Monday, January 4, 2010

Brief: A season-of-birth effect in music preferences

The GSS asks people what their astrological sign is, allowing us to investigate season-of-birth effects. For instance, babies born in inclement weather may have different developmental shocks than summer-born babies do, and that could influence how they turn out as adults.

I looked for a season effect in personality traits, and although people are not uniformly the same across all birth months, there is either a very tiny pattern or larger but seemingly random differences. Nothing with a clear rising-and-falling pattern of great amplitude. For those things, season-of-birth at best plays a very small role in how you turn out.

But I did find a strong effect for whether you love classical music ("birth month" is the month that has the majority share of days belonging to a zodiac sign):


There are equally tall peaks among those born in February and those born roughly half a year later in July. There's a local trough among April births and a global trough among those born roughly half a year later in November. Maybe having weekly data would help us better resolve what the period of the cycle is, but it looks like half a year (5 months between peaks and 7 months between troughs). It can't be a particular type of weather that makes someone really dig classical music, since February is winter and July is summer. So perhaps the mechanism has to do with being exposed to extreme weather vs. mild weather as an infant (winter and summer vs. spring and autumn).

Also notice how wide the differences are: 10.9% for Scorpios vs. 21.2% for Cancers and 20.7% for Aquariuses -- nearly double. Imagine if season-of-birth doubled your chance of turning out some other interesting way, from 1 in 10 to 2 in 10 -- say, going to college or developing some disease. These are not small effects.

I stress that this is probably not mediated by intelligence or general personality traits like an openness to art or a taste for excitement, as these don't show this pronounced seasonal pattern. Nor do relevant behavioral variables like whether you went to a live performance of classical music or opera, whether you visited an art museum, whether you attended a dance performance, etc.
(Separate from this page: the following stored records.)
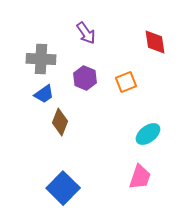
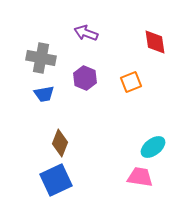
purple arrow: rotated 145 degrees clockwise
gray cross: moved 1 px up; rotated 8 degrees clockwise
orange square: moved 5 px right
blue trapezoid: rotated 25 degrees clockwise
brown diamond: moved 21 px down
cyan ellipse: moved 5 px right, 13 px down
pink trapezoid: rotated 100 degrees counterclockwise
blue square: moved 7 px left, 8 px up; rotated 20 degrees clockwise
Presumably those draw many other people in addition to those who are possessed by their love for classical music.

Music touches us in a strange way; it's not like literature that taps directly into our brain's language module, nor is it like visual art that taps directly into our visual center, face recognition module, and so on. It is very hard for music to tell a narrative as clearly as literature or a painting can. At best it can provoke a connected sequence of emotions. And unlike other music forms, classical relies heavily on harmony. Keeping track of the separate but interacting layers of melody is probably something our brain is not designed by natural selection to do; it's like following a conversation between four people who are talking at the same time. Perhaps it takes a certain degree of screwiness in the brain to really get that appeal of classical music, and that enduring extreme weather as a newborn helps that happen.